Langsam und vorsichtig, um nicht doch noch von dem Dämon bemerkt zu werden, kauerte er sich zum Sprung. Es war unnötig, daß die Kugel durch diese Begegnung zerstört würde, dachte er, während er den Finger mit Ischades Ring rieb. Mit einem einzigen Sprung würde er über die Kugel hinweg die Stiege erreichen. Er war immer noch Tänzer, der Sprung bedeutete keine Anstrengung für ihn.
Er fing die schädelgroße Kugel mit den Fingerspitzen.
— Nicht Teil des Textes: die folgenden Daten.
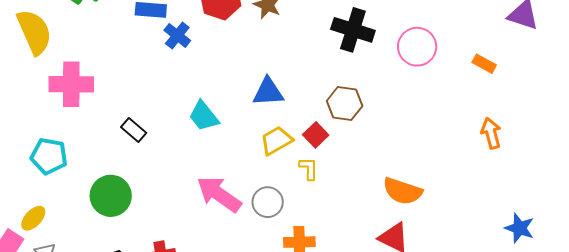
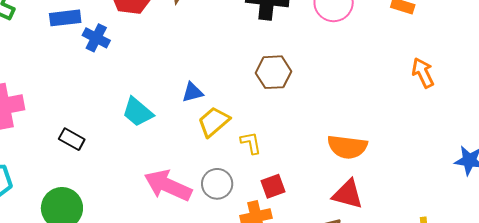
blue triangle: (268, 92) -> (192, 92), moved, size x0.7
red square: (316, 135) -> (273, 186), moved, turned 35

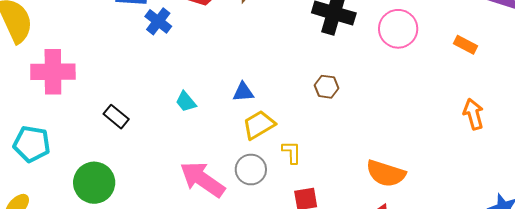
brown hexagon: (273, 72) -> (327, 87), size x0.7
cyan trapezoid: (138, 112) -> (186, 102), size x0.7
gray circle: (217, 184) -> (251, 170), moved

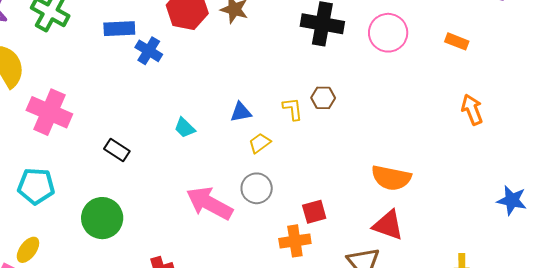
pink cross: (53, 72) -> (49, 112), turned 30
yellow trapezoid: (259, 125) -> (260, 143), size x0.7
yellow L-shape: (292, 152) -> (293, 109), moved

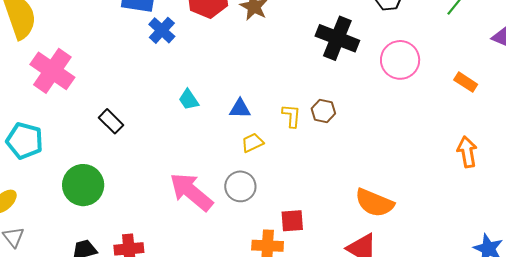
cyan trapezoid: (185, 128) -> (189, 100), moved

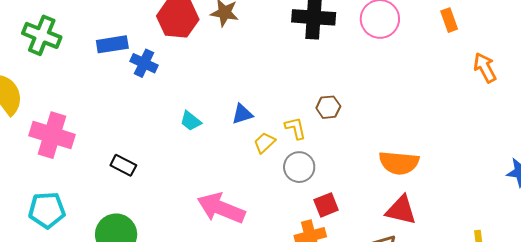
orange rectangle: (466, 82) -> (449, 20), turned 55
brown hexagon: (323, 111) -> (328, 107), moved
yellow L-shape: (291, 116) -> (295, 128), moved
orange arrow: (467, 152) -> (485, 68), moved
gray circle: (240, 186) -> (299, 167), moved

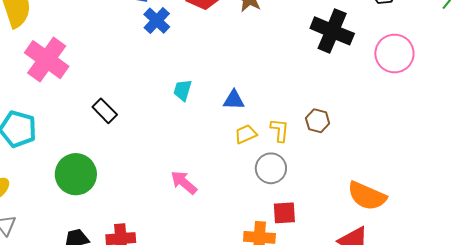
cyan trapezoid: (191, 121) -> (183, 90), turned 50
pink arrow: (221, 208) -> (184, 182), size x0.6

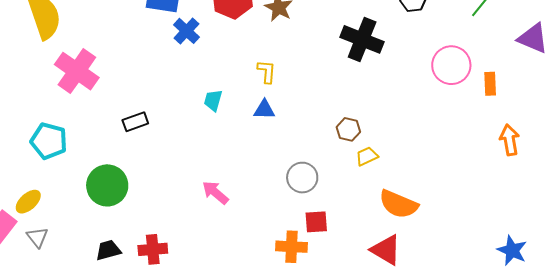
pink circle: (394, 54) -> (451, 65), moved
black rectangle: (105, 111) -> (135, 122), turned -65
yellow L-shape: (280, 130) -> (267, 72), moved
yellow trapezoid: (246, 134) -> (367, 156), moved

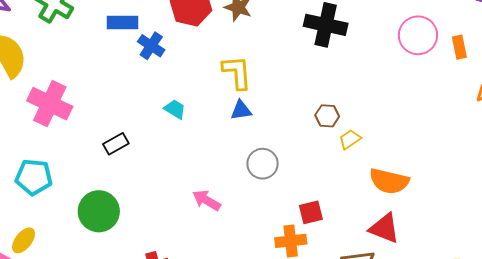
yellow L-shape: (267, 72) -> (237, 72), size x1.5
cyan trapezoid: (213, 100) -> (175, 109), moved, turned 115
gray circle: (302, 178) -> (263, 164), moved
Im Schwung des Sprunges schlug das leuchtende Artefakt gegen seine Brust, als er das Zentrum eines winzigen Universums zwang, von einer Existenz durch eine unendliche Zahl anderer zu wechseln. Es klebte an ihm, drang durch ihn, sog ihn auf, zerschmetterte ihn vollkommen und stieß ihn aus.
Ischade wurde durch die Kräfte der Vernichtung der Kugel gegen die Balken geworfen. In ihre volle Feuermagie gehüllt, gelang es ihr noch, die Stiege zu erreichen, als das Dach von den Flammen verschlungen wurde. Ihr Umhang brannte, ehe sie die Straße erreichte.
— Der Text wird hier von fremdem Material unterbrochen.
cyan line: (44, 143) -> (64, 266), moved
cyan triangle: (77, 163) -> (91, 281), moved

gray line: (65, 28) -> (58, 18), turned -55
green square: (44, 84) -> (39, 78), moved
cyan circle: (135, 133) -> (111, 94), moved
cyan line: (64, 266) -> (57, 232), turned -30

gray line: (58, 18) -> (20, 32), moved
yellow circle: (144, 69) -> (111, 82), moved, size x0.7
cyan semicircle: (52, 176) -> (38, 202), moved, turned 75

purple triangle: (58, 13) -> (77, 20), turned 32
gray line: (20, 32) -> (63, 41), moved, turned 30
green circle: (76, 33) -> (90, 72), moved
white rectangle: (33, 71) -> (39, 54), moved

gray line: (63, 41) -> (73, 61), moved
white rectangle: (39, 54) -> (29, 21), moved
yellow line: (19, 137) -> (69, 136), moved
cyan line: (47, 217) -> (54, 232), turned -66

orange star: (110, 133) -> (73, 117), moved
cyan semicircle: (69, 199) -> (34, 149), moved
Ein Flammenturm loderte aus dem offenen Dach des Peres-Hauses dem Himmel entgegen. Der im Feuer gefangene Dämon kämpfte mit Sturmbringer, dessen Gestalt aus Gewitterwolken von jedem Blitz erhellt wurde, den er warf. Menschen liefen zusammen, Menschen, die sahen, wie Ischade versuchte, die Flammen im Haar und an den Gewändern auszudrücken, und die ihr nachriefen, als sie Straße hinunterrannte, während immer noch Flammen nach ihr leckten.
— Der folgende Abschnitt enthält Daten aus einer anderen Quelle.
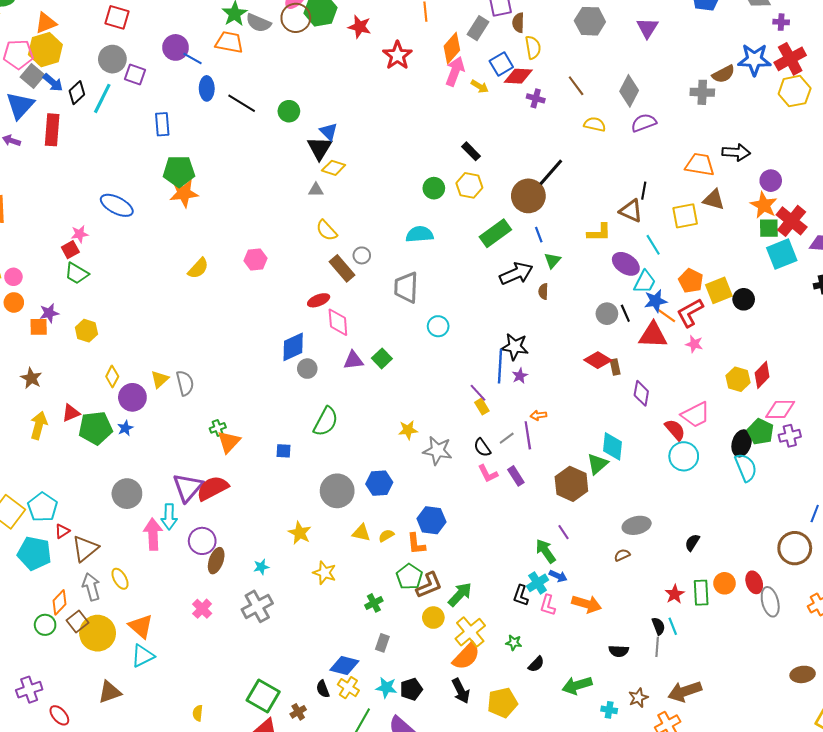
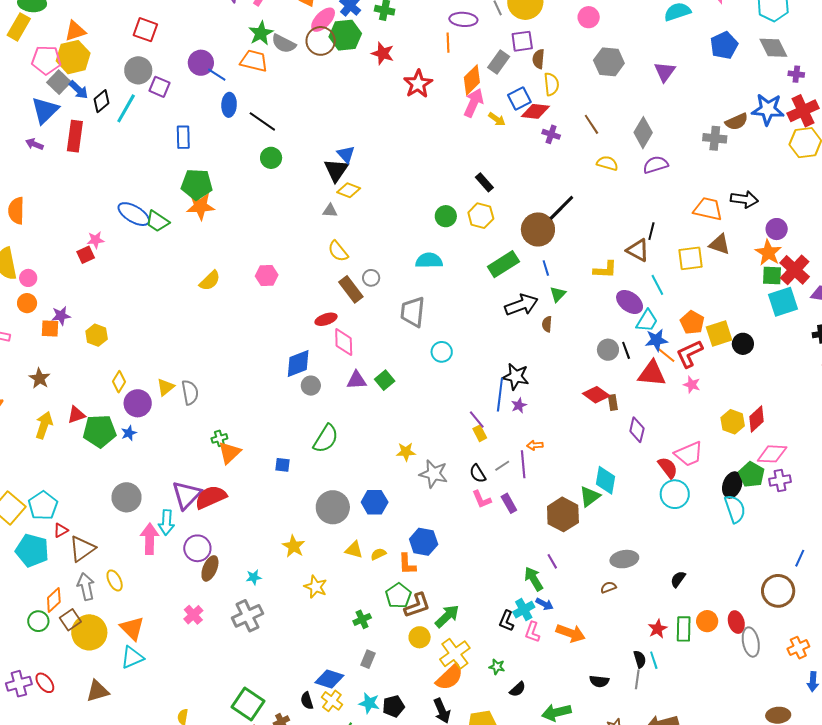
green circle: (289, 111) -> (271, 158), moved
green trapezoid: (77, 273) -> (157, 221), moved
red ellipse: (59, 715) -> (45, 683), moved

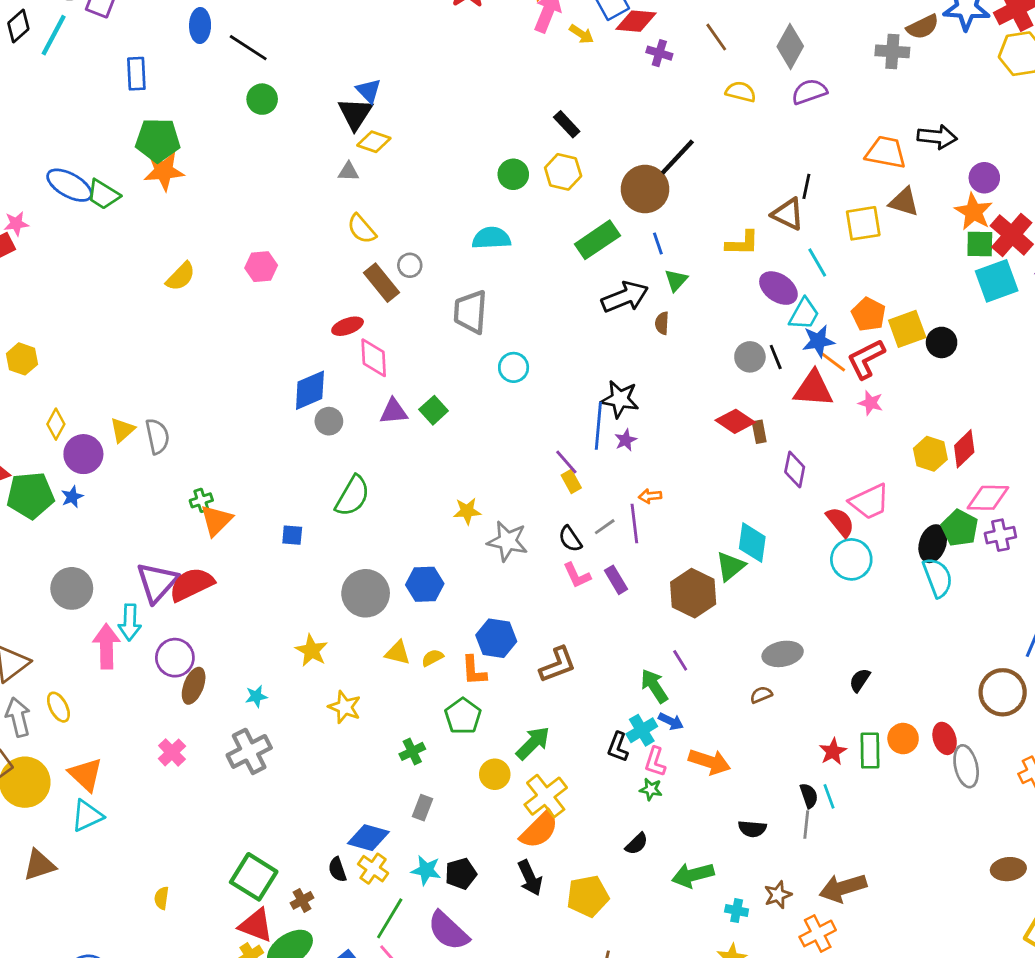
brown L-shape: (417, 605) -> (558, 665), moved
green star: (497, 667) -> (651, 789), moved

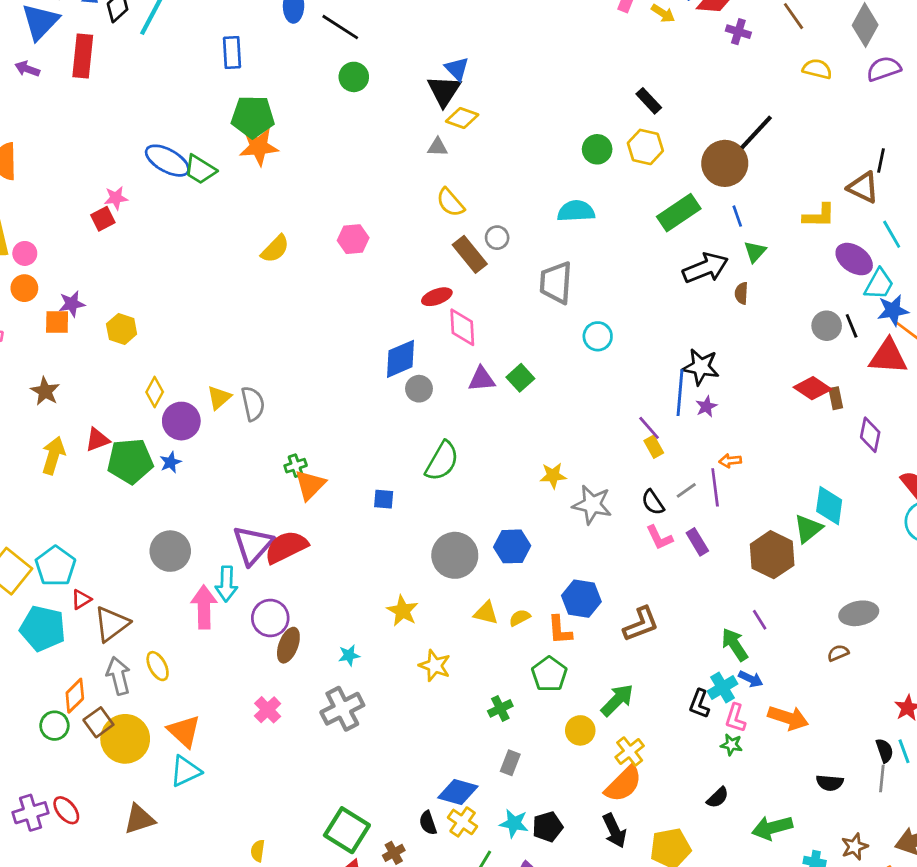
yellow cross: (546, 796) -> (630, 751), size x0.7

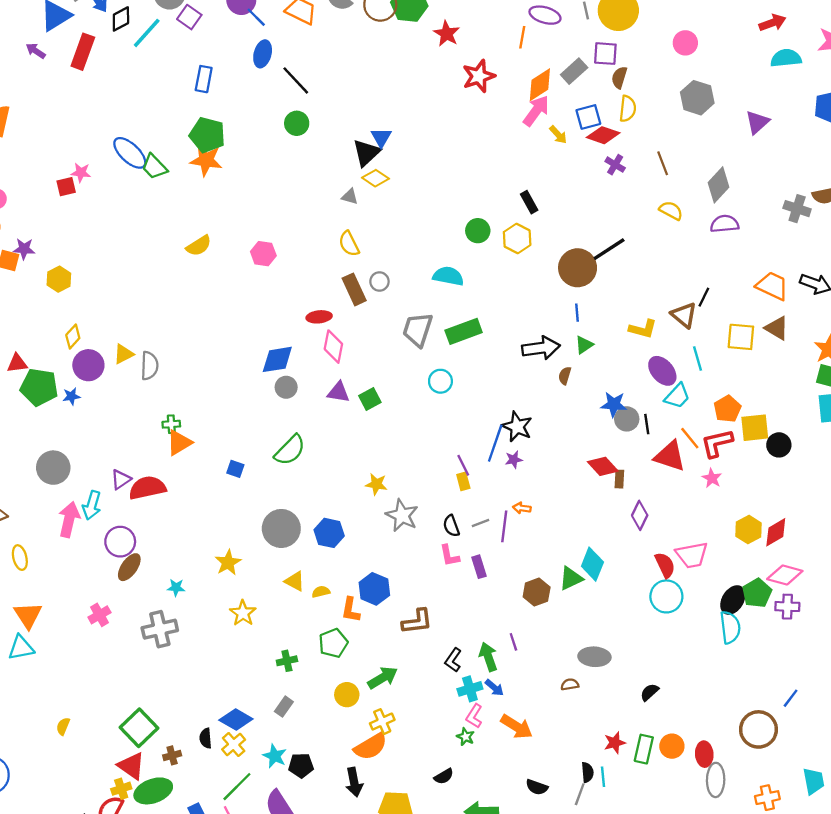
green rectangle: (679, 213) -> (464, 331), moved
blue star: (893, 310) -> (614, 404), moved
purple triangle: (253, 545) -> (121, 479), size x0.6
brown hexagon: (772, 555) -> (537, 592), size x0.7
black L-shape: (699, 704) -> (453, 660), moved

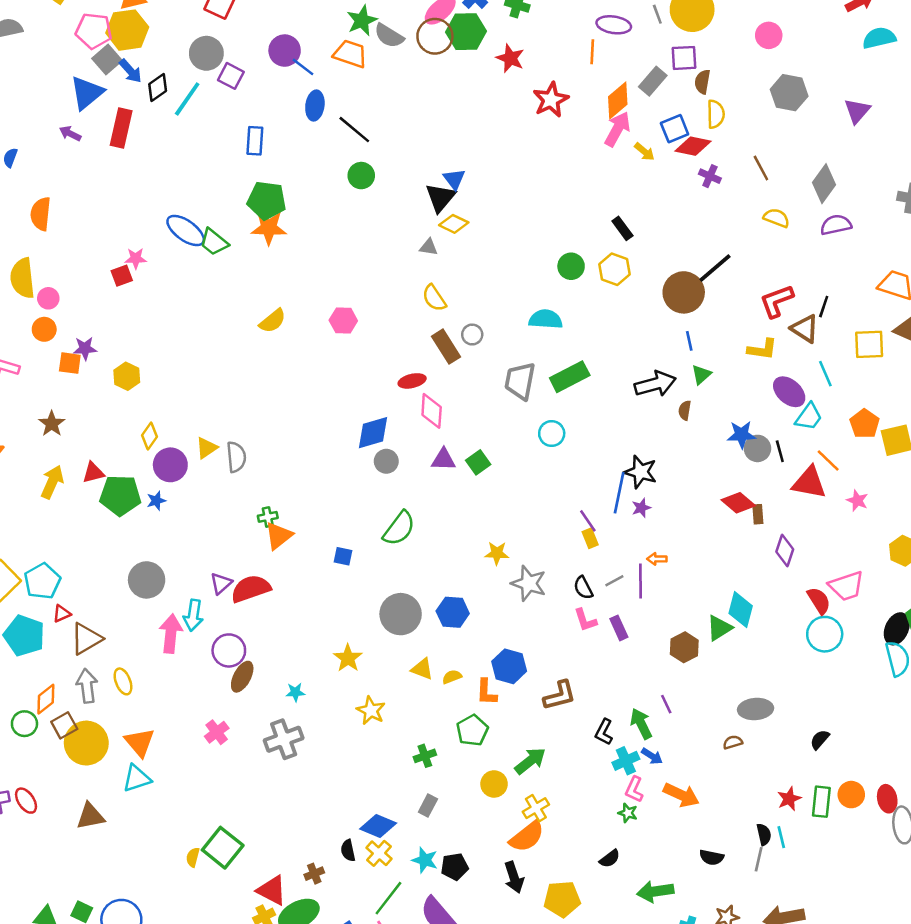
red L-shape: (717, 443) -> (777, 301), moved
green square: (139, 728) -> (223, 848), moved

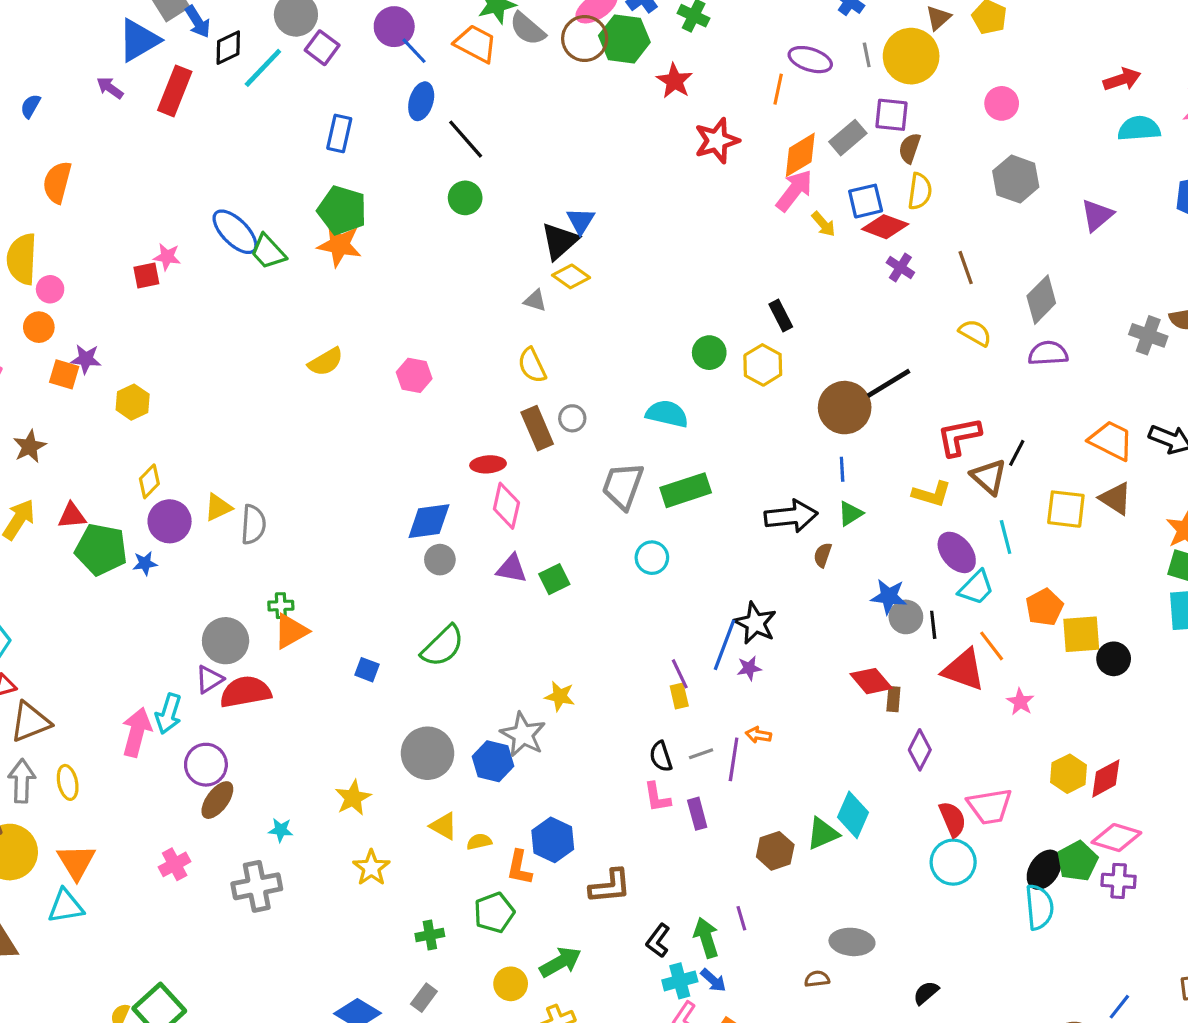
gray circle: (147, 580) -> (226, 641), moved
gray star: (529, 583) -> (523, 735), moved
Molin Fackelhalter war einer der ersten, die auf das Palastdach rannten, um die Flammensäule besser sehen zu können. Er stemmte sich gegen den sandigen Wind und blickte an dem Licht vorbei auf die dunkle Wolke dahinter.
»Sturmbringer?«
Fast wäre er vom Dach gefallen, als sich eine Hand fest um seine Schulter schloß. »Nicht heute nacht«, sagte Tempus lachend.
Andere kamen die vielen Treppen hinauf und eilten zur Brüstung um die Kuppel der Gerichtshalle: Jihan und Randal, die sich aneinander stützten, und Niko dicht hinter ihnen; Isambard, der von den begeisterten Sturmkindern herbeigezerrt wurde; die Hofbeamten, Höflinge und Lakaien, fast alle barfuß und im Nachtgewand. Doch das war nicht nur im Palast so – überall in Freistatt sammelten sich staunende Sterbliche auf Dächern, Plätzen und Höfen, um sich dieses Schauspiel nicht entgehen zu lassen.
Helles Licht fiel in das Schlafgemach des Prinzen. Er wachte auf, seufzte bei dem Gedanken, daß das Beste immer viel zu kurz zu dauern schien, und wollte Shupansea nicht in ihrem Schlaf stören. Sein Herz wurde schwer, als er erkannte, daß er allein im Bett lag, und wurde auch nicht leichter, als er sie gebannt von der Lichtsäule am offenen Fenster stehen sah.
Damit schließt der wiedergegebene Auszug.